Then the doorbell rang. Yeah, definitely not his crew. Benji would have picked the lock before ringing the bell. So Marco positioned himself in the hallway, just out of the line of sight, gun at the ready.

 

As Kyra opened the door, a frigid gust of wind blew snow into her eyes. Then she found herself face-to-face with her father’s creature. Kyra hated vultures—both the regular birds and the ones that Ares took for minions. Like
lampades,
vultures hovered at the threshold between life and death, but
their purpose was only to feast on the decay. Vultures had no care for the living, nor the shades of the dead.

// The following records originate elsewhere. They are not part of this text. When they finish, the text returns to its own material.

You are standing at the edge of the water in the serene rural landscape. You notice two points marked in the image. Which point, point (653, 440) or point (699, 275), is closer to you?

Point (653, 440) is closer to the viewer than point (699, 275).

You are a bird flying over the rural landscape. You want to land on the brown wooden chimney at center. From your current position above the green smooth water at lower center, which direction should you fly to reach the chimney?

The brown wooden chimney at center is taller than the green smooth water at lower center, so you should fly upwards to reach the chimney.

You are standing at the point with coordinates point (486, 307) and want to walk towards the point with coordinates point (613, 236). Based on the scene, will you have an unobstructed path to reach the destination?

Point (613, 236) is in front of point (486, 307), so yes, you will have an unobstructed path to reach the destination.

Kyra had even seen them circle over the dying, mocking them. Because of that, and because they were Daddy’s special creatures, it was difficult for Kyra to hide her distaste.

Anyone else might see the uninvited visitor as a beautiful redhead, all bundled up in a black ski vest. But Kyra’s inner torch revealed a scraggly buzzard’s soul with tattered black wings. Luckily, when the vulture looked at Kyra, all she’d see was a little old woman in a bathrobe.

“Can I help you, dear?” Kyra asked, projecting an illusion of frailty.

The vulture smiled beneath her sharp nose. “Actually, I was passing by in my truck and noticed the wreck at the end of your driveway. Do you need me to call anyone? An ambulance? A tow truck?”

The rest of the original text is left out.